The task: Return only those lines of the listing that hold the word "Applesauce".

Extracted records:
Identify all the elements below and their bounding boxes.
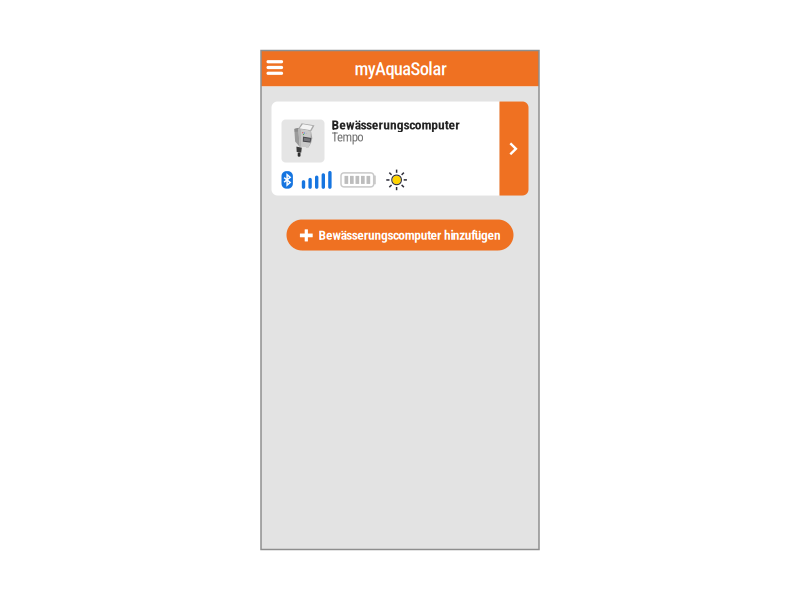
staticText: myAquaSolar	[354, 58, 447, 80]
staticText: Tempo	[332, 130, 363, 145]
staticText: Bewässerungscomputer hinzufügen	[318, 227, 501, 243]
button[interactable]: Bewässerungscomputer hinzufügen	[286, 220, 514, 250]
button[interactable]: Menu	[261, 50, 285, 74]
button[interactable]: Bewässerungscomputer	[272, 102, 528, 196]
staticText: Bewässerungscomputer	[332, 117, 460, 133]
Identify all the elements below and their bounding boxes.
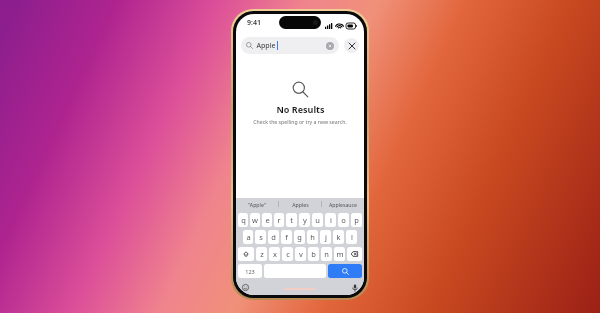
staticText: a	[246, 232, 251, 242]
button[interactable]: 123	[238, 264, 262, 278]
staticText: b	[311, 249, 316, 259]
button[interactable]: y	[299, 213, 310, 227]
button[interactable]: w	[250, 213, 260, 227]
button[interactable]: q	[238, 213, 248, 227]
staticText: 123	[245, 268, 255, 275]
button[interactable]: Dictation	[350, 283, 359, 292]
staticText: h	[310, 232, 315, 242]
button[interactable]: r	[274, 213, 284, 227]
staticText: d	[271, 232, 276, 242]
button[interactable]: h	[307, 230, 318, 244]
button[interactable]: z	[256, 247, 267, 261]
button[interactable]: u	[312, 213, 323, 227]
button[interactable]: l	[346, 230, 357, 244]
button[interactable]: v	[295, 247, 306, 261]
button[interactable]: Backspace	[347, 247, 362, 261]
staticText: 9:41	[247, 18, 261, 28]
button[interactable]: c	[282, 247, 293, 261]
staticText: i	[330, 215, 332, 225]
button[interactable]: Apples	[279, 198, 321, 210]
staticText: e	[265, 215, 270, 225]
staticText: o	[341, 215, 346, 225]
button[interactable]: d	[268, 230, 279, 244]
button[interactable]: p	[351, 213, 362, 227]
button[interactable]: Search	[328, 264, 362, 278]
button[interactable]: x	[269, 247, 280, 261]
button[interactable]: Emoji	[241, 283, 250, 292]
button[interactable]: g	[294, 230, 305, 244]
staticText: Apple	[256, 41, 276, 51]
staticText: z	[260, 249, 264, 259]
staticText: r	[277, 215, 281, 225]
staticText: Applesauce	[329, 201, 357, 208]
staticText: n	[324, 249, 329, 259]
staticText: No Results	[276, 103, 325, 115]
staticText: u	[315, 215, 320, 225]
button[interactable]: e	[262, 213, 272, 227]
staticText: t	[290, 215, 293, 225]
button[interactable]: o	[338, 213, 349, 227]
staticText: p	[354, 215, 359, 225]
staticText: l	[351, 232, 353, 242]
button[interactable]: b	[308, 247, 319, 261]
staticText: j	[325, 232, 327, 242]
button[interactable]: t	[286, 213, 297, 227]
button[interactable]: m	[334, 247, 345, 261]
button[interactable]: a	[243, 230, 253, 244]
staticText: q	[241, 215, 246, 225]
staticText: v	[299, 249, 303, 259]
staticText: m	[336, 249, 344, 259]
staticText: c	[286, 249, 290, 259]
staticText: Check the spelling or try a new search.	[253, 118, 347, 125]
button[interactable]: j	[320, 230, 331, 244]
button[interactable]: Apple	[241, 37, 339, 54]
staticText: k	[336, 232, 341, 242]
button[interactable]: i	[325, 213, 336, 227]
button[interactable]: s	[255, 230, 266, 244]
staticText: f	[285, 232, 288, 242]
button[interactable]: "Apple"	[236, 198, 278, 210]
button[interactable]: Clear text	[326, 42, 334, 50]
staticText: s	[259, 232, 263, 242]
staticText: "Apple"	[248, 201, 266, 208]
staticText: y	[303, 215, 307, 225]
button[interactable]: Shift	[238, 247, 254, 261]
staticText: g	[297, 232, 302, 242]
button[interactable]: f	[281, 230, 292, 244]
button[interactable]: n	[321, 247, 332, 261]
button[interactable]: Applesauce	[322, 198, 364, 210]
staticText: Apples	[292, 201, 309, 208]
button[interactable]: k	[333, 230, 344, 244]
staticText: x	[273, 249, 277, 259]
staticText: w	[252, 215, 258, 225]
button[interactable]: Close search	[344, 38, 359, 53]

Task result:
staticText: Applesauce	[329, 201, 357, 208]
button[interactable]: Applesauce	[322, 198, 364, 210]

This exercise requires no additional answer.